If we accepted our buy in to the characters then everything they went through was plausible. Much like the movie Crash years ago where a diverse populace all experienced tragedies and successes within a literal block of L.A., though perhaps not possible, the experience the characters endured was certainly believable in the right context.

In 13, the key to this story is they deal with every aspect of being a teenager – confusion with sexual identity, clear cognizance of sexual preference and the societal scrutiny, the lifestyle of a jock, of a nerd, a geek, an outlier, a weirdo, In every aspect of student or teenager, the experiences seemed real and tragic.

What is an important takeaway is to recognize the behaviors demonstrated throughout this series were pretty spot on for the most part. The story line of the tapes could actually happen, though the possibility of getting through a dozen involved students probably not likely. But, they all maintained their characters with a haunting consistency.

Finally, let’s not forget this is about suicide, and the helplessness that everyone feels with a loss they believe they are responsible for.
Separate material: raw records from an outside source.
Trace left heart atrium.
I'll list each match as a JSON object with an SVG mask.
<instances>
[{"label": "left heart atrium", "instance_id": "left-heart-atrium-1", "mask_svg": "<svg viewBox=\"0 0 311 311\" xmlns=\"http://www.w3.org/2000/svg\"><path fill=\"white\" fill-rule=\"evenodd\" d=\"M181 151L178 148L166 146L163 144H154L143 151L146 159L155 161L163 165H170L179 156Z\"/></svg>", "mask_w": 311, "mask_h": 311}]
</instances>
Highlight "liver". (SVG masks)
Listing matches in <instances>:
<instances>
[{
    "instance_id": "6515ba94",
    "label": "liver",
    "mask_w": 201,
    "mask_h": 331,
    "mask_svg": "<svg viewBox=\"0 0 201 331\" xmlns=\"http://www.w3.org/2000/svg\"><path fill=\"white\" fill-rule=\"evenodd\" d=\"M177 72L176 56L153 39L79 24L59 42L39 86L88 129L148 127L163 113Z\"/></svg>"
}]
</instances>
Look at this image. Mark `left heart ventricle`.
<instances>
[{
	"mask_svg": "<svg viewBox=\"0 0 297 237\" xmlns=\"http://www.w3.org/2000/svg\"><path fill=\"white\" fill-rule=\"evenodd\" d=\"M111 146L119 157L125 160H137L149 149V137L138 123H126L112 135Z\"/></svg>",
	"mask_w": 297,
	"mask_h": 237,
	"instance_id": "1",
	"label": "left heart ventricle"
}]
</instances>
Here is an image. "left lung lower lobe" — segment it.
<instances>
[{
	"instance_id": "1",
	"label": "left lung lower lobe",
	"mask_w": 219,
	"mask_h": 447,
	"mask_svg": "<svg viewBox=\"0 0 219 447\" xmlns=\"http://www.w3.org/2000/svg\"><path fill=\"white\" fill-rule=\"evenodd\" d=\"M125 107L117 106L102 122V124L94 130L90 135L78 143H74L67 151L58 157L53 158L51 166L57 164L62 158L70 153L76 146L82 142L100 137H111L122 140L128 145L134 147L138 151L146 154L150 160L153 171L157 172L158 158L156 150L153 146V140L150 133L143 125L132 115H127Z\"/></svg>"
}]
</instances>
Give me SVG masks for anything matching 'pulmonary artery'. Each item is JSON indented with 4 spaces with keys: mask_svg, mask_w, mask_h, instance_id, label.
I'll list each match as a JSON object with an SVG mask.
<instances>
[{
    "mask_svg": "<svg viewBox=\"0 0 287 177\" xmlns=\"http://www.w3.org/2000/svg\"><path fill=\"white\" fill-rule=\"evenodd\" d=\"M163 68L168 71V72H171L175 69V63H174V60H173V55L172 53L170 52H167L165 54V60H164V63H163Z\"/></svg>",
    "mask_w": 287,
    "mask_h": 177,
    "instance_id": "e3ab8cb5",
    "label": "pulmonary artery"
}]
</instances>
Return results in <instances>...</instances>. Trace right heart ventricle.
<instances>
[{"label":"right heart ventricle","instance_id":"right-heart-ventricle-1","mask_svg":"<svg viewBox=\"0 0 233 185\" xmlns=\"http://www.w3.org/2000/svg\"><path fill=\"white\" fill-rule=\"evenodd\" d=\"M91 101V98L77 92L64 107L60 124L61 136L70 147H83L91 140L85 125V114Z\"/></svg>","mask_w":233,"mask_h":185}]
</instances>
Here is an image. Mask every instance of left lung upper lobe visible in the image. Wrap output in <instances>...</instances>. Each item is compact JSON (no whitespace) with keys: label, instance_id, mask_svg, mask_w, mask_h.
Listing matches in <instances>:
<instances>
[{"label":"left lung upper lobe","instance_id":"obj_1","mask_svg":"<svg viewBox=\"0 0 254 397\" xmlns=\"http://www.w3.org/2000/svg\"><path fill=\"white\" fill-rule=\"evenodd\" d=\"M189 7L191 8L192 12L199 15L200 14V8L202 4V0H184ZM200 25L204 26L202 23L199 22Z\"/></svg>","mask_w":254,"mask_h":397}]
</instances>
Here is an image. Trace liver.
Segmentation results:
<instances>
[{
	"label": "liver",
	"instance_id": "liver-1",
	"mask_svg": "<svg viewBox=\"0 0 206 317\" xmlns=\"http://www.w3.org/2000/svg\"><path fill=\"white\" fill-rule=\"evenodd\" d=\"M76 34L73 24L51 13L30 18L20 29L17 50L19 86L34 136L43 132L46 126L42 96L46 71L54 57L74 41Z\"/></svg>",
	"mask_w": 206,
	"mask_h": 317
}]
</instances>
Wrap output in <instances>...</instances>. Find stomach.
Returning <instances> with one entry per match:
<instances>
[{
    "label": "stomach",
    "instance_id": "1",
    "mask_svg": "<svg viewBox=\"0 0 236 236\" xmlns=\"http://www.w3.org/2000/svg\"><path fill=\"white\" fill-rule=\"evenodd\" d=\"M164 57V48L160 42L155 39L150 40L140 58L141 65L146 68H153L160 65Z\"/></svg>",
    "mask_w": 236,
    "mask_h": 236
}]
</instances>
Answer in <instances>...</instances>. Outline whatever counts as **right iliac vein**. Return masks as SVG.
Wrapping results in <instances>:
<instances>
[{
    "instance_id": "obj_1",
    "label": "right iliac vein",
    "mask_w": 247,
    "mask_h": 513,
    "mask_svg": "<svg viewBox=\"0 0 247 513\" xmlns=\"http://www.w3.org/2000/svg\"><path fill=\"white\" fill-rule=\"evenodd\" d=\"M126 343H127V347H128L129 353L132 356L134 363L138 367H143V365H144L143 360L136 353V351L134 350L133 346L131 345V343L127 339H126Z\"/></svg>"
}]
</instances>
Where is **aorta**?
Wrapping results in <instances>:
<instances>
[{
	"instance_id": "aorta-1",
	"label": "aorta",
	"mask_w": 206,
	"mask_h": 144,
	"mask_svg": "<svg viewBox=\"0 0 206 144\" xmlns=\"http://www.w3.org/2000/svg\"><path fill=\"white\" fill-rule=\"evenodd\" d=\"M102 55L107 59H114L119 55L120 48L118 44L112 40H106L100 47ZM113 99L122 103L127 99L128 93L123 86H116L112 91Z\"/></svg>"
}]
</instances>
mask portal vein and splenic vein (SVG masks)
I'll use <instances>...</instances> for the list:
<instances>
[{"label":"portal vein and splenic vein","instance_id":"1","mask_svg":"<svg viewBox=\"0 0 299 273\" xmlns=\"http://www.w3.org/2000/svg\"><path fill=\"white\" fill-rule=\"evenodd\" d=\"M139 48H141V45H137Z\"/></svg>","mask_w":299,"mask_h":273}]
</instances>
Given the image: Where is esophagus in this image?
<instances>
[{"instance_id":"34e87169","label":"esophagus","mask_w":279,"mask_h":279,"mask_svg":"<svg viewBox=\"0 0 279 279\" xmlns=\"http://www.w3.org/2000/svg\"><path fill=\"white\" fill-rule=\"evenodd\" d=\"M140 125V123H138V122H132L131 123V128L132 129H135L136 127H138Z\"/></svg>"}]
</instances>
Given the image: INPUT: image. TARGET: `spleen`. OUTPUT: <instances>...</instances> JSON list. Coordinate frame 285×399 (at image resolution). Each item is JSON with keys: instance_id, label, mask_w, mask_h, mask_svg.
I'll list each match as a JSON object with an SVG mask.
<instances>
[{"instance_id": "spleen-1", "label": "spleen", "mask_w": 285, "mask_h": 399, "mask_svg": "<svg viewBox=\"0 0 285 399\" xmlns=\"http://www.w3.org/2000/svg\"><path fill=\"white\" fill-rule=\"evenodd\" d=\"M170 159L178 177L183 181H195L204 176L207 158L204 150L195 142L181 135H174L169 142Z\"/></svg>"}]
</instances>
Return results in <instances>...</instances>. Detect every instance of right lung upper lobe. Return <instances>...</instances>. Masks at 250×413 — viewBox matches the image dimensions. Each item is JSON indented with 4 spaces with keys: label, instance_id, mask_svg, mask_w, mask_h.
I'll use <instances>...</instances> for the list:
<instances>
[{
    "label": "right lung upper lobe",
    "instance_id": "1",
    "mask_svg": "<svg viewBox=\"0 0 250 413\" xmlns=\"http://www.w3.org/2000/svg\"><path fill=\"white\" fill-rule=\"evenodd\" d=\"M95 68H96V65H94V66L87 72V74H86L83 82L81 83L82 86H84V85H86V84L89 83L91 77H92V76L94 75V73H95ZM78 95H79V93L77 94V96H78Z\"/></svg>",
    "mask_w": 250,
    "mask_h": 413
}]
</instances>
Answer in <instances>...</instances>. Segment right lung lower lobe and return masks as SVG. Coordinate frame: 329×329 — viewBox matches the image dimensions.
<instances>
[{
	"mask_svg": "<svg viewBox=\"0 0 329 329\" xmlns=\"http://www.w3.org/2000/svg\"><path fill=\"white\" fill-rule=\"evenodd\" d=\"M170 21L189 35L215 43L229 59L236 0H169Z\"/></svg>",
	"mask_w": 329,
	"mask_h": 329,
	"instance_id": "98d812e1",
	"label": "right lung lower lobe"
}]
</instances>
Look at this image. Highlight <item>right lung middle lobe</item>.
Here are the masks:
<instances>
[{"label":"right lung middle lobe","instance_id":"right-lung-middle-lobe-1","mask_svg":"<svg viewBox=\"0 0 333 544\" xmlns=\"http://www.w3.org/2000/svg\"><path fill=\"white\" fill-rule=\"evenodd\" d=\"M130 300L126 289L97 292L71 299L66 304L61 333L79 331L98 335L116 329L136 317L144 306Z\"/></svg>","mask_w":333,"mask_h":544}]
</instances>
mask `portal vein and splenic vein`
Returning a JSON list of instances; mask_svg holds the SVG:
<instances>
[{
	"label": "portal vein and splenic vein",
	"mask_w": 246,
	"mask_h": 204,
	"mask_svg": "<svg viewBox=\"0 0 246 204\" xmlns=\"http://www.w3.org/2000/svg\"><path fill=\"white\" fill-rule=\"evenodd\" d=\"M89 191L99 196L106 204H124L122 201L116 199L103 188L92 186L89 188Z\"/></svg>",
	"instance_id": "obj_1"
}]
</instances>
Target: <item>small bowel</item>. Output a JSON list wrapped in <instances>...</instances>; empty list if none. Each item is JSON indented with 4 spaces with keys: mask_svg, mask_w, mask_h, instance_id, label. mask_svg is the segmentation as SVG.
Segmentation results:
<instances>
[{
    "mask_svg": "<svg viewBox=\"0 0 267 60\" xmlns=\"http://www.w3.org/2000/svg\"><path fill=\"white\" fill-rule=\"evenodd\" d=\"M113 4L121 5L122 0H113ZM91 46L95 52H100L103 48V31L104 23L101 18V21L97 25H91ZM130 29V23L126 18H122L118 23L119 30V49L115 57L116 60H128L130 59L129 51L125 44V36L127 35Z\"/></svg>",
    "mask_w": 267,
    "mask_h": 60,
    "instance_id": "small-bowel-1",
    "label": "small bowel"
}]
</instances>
Even though in the real world we always blame the person who takes their own life. The movie itself defined the act as weak. I found it interesting that the young woman who revealed her cuttings on her arms, suggested she was doing it right, that suicide is a cop out. I’ve worked with cutters in my hospital work, and there was always a distinction between real and attention seeking, vertical and horizontal cuts as so eerily demonstrated in the series.

13 might be perceived as a segment of peers in a typical high school all being responsible for Hannah’s death, but if that is a takeaway, it is possibly wrong. It really is the remarkable telling of a young person’s struggle to define themselves while walking through life in a world of hurt, and having the fortune to play out the process with direct and frightening evidence, ironically replayed in cassettes with haunting truth.

I believe this series, beyond the embellishment and soap opera moments, is vitally important, certainly not for the eyes of children under 12 – not yet, even though we think they’re ready. It is a wonderfully tragic piece to create healthy dialogue, whether the characters are realistic or not. I was moved.